Part 9 of an 11-part series.
Serving time in prison is not supposed to be pleasant. Nor, however, is it supposed to include being raped by fellow prisoners or staff, beaten by guards for the slightest provocation, driven mad by long-term solitary confinement, or killed off by medical neglect. These are the fates of thousands of prisoners every year—men, women, and children housed in lockups that give Gitmo and Abu Ghraib a run for their money.
While there’s plenty of blame to go around, and while not all of the facilities described in this series have all of the problems we explore, some stand out as particularly bad actors. We’ve compiled this subjective list of America’s 10 worst lockups (plus a handful of dishonorable mentions) based on three years of research, correspondence with prisoners, and interviews with criminal-justice reform advocates concerning the penal facilities with the grimmest claims to infamy.
We will roll out the final contenders this week, complete with photos and video.

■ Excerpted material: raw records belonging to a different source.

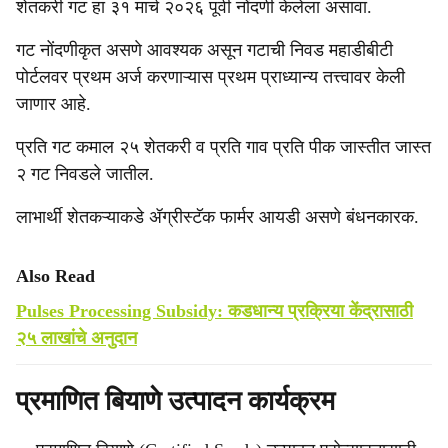
शेतकरी गट हा ३१ मार्च २०२६ पूर्वी नोंदणी केलेला असावा.
गट नोंदणीकृत असणे आवश्यक असून गटाची निवड महाडीबीटी
पोर्टलवर प्रथम अर्ज करणाऱ्यास प्रथम प्राध्यान्य तत्त्वावर केली
जाणार आहे.
प्रति गट कमाल २५ शेतकरी व प्रति गाव प्रति पीक जास्तीत जास्त
२ गट निवडले जातील.
लाभार्थी शेतकऱ्याकडे ॲग्रीस्टॅक फार्मर आयडी असणे बंधनकारक.
Also Read
Pulses Processing Subsidy: कडधान्य प्रक्रिया केंद्रासाठी
२५ लाखांचे अनुदान
प्रमाणित बियाणे उत्पादन कार्यक्रम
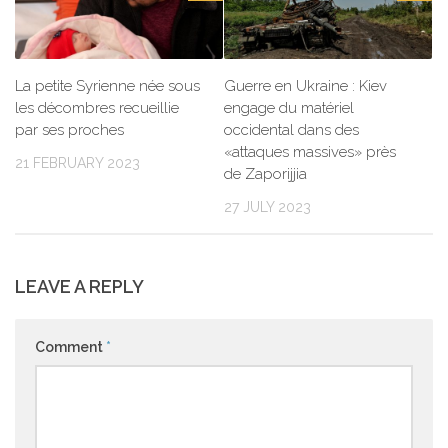
La petite Syrienne née sous
Guerre en Ukraine : Kiev
les décombres recueillie
engage du matériel
par ses proches
occidental dans des
«attaques massives» près
21 FEBRUARY 2023
de Zaporijjia
27 JULY 2023
LEAVE A REPLY
Comment
*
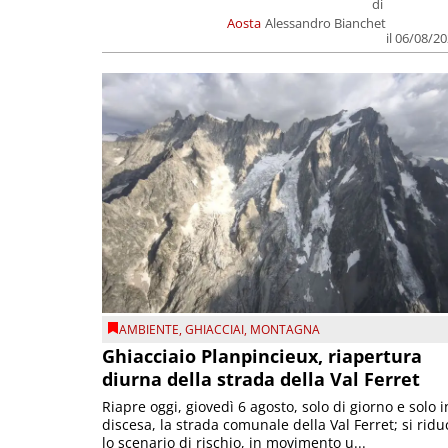
di
Aosta
Alessandro Bianchet
il 06/08/2
AMBIENTE
,
GHIACCIAI
,
MONTAGNA
Ghiacciaio Planpincieux, riapertura
diurna della strada della Val Ferret
Riapre oggi, giovedì 6 agosto, solo di giorno e solo i
discesa, la strada comunale della Val Ferret; si ridu
lo scenario di rischio, in movimento u...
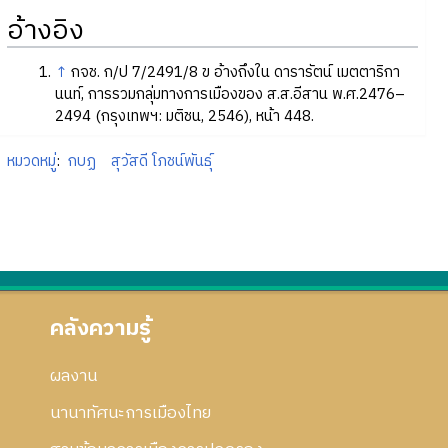
อ้างอิง
↑
กจช. ก/ป 7/2491/8 ข อ้างถึงใน ดารารัตน์ เมตตาริกา
นนท์, การรวมกลุ่มทางการเมืองของ ส.ส.อีสาน พ.ศ.2476–
2494 (กรุงเทพฯ: มติชน, 2546), หน้า 448.
หมวดหมู่
:
กบฏ
สุวัสดี โภชน์พันธุ์
คลังความรู้
ผลงาน
นานาทัศนะการเมืองไทย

Number 9 is a corporate-run facility where children allegedly have been subjected to a heartrending pattern of brutal beatings, rapes, and isolation.
Walnut Grove Youth Correctional Facility (Leake County, Mississippi)
Number of prisoners: Capacity 1,450 (actual population in flux)
Who’s in charge: (current) Lawrence Mack, warden; (former) George Zoley, CEO, the GEO Group; Christopher B. Epps, commissioner, Mississippi Department of Corrections
The basics: Efforts are underway to clean up and clear out Walnut Grove Youth Correctional Facility, which one federal judge called “a cesspool of unconstitutional and inhuman acts” visited upon children as young as 13. For years, the kids at Walnut Grove were subjected to a gauntlet of physical and sexual assaults, and psychological abuse including long-term solitary confinement. All of this took place under the management of private prison conglomerate the GEO Group.
The backlash: Evidence gathered for a report by the Justice Department and a lawsuit by the ACLU and Southern Poverty Law Center “paints a picture of such horror as should be unrealized anywhere in the civilized world,” Federal District Judge Carleton Reeves wrote in a 2012 court order. The court found that conditions at Walnut Grove violated the Constitution, not to mention state and federal civil and criminal laws. Guards regularly had sex with their young charges and the facility’s pattern of “brutal” rapes among prisoners was the worst of “any facility anywhere in the nation” (court’s emphasis). Guards also were deemed excessively violent—beating, kicking, and punching “handcuffed and defenseless” youths and frequently subjecting them to chemical restraints such as pepper spray, even for insignificant infractions.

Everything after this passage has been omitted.